# ASSIGNMENT:
Lines of the data that contain the word "incendio" are the ones to copy.

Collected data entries

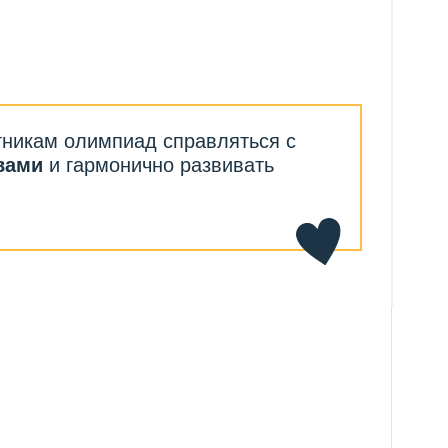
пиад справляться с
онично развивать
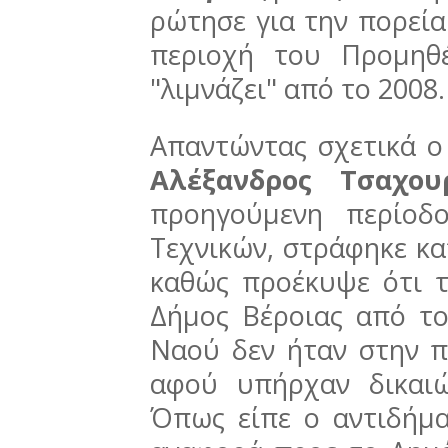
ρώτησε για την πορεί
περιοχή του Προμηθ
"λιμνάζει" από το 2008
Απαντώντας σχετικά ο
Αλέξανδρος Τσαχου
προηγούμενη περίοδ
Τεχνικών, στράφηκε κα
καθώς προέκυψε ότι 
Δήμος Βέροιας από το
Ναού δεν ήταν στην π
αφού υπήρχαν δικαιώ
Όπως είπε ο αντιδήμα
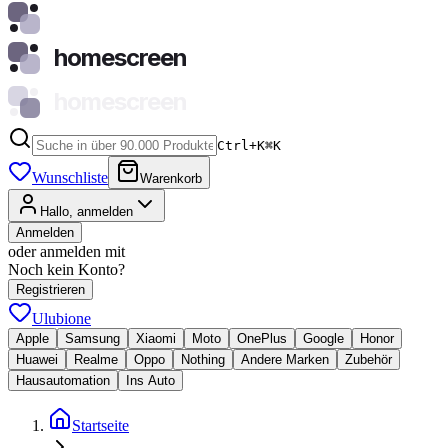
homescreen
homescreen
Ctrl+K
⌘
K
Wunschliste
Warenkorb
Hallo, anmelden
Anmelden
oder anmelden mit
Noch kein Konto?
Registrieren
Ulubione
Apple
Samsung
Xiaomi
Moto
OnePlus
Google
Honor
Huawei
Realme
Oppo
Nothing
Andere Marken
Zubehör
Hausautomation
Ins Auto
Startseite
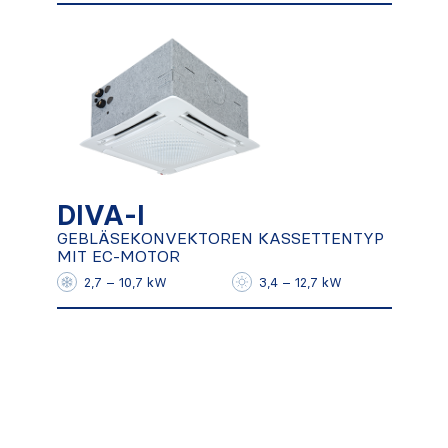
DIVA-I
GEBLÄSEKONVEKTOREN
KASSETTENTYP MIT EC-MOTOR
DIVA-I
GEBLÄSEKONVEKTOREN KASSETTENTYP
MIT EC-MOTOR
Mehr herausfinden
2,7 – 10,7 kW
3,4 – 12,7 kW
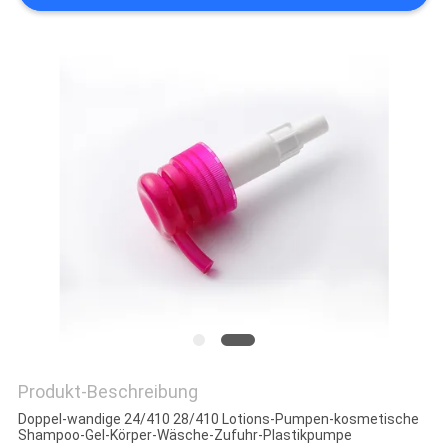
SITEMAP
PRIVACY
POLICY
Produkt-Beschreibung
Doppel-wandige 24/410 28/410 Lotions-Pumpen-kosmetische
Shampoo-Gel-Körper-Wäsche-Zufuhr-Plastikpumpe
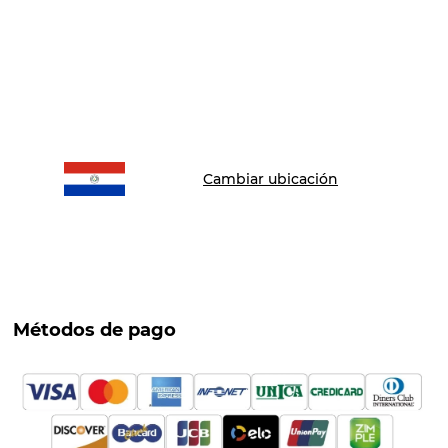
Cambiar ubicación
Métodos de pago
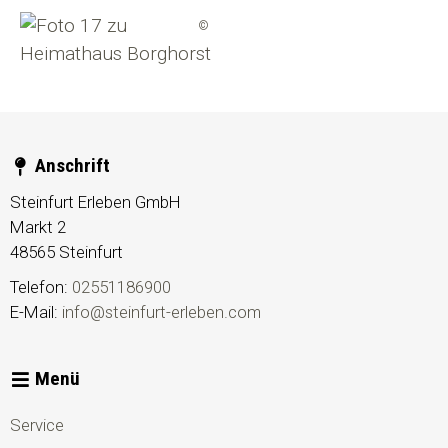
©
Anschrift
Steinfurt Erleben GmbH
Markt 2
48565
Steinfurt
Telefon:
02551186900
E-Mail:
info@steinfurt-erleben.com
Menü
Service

--

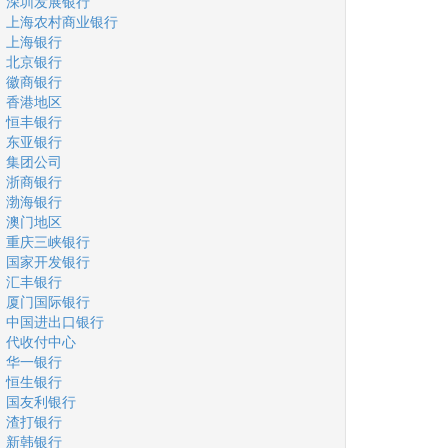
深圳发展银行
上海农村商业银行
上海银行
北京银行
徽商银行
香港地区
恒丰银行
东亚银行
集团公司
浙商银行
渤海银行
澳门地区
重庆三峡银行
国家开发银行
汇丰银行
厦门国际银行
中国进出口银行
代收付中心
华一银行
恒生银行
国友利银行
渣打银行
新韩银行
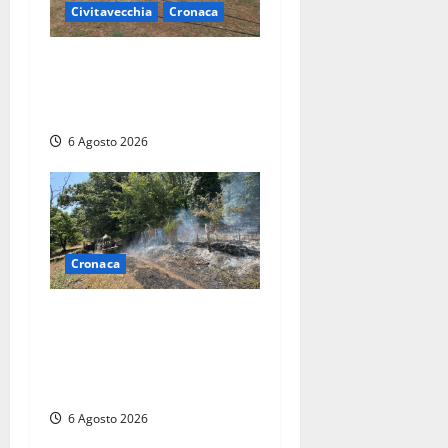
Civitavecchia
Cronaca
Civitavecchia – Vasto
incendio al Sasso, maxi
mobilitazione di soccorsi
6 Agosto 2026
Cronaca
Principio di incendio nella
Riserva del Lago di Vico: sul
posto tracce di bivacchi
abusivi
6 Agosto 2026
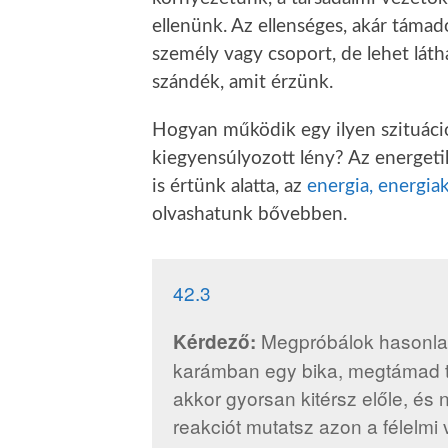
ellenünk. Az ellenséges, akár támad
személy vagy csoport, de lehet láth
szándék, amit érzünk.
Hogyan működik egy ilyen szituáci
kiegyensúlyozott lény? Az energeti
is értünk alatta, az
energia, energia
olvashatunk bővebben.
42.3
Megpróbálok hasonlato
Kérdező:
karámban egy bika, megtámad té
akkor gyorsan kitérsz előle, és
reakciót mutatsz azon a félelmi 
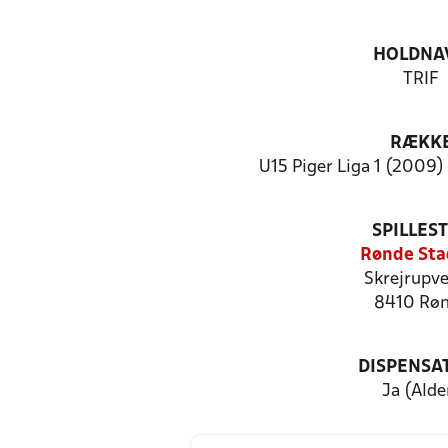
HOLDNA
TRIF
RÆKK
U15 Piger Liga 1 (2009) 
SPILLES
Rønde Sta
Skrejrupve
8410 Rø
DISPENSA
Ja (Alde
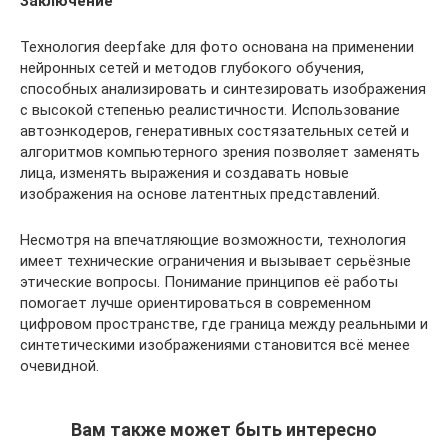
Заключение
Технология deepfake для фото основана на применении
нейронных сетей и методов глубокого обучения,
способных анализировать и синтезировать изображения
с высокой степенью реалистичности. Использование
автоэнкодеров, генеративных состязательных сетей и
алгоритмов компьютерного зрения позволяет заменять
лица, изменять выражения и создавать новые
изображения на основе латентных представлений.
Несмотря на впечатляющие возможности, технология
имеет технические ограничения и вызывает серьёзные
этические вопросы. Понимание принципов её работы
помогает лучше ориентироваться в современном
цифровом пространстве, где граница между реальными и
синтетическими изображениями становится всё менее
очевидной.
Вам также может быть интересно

==

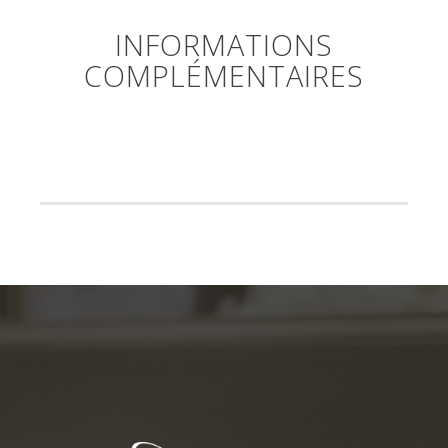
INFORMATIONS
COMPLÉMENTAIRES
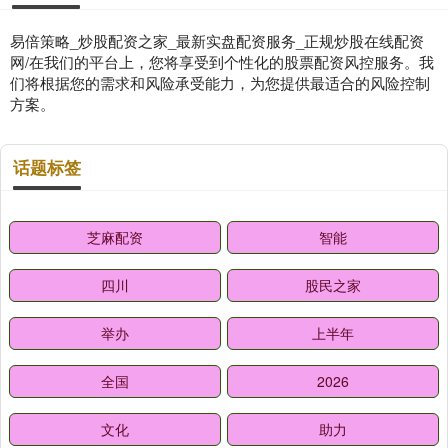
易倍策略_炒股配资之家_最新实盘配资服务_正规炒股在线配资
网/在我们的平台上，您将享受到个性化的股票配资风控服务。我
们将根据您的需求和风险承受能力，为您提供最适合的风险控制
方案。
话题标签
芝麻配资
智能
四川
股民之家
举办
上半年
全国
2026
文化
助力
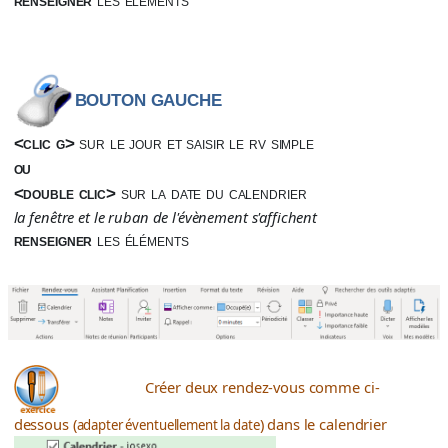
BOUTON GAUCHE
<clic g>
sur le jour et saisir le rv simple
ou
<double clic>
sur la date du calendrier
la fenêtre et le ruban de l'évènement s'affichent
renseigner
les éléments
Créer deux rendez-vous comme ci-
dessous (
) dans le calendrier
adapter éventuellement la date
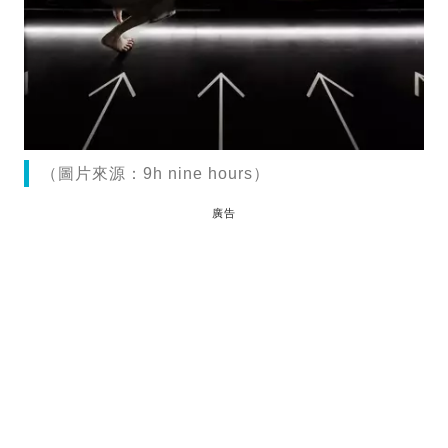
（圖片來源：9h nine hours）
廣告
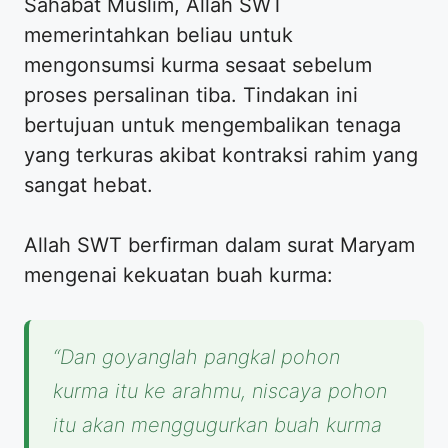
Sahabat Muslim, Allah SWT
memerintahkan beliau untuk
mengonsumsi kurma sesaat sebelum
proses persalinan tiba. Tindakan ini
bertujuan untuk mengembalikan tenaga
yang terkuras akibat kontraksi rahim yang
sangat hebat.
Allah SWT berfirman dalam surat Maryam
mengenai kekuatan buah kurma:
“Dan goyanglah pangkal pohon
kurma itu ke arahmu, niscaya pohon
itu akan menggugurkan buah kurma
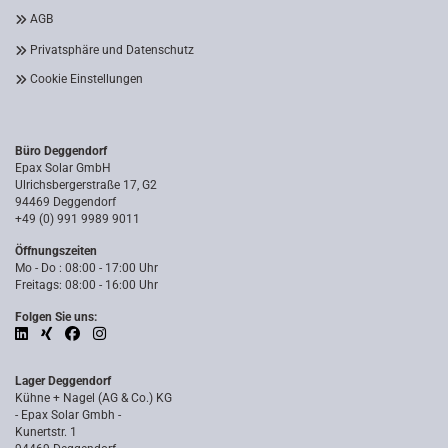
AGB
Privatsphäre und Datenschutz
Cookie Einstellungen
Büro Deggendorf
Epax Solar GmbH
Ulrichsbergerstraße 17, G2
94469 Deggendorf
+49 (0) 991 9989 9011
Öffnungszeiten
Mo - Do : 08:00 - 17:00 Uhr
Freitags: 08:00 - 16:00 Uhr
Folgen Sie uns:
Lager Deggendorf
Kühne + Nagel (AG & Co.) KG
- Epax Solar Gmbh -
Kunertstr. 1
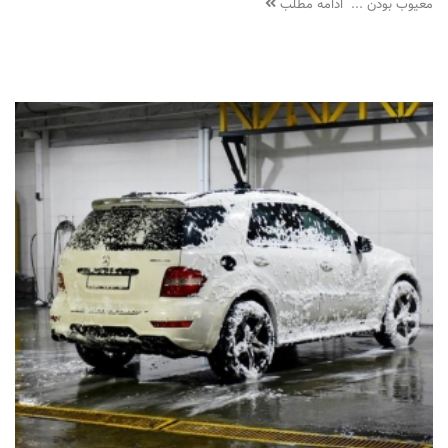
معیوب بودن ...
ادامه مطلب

# ANSWER SECTION:
incendio al Sasso, maxi
Principio di incendio nella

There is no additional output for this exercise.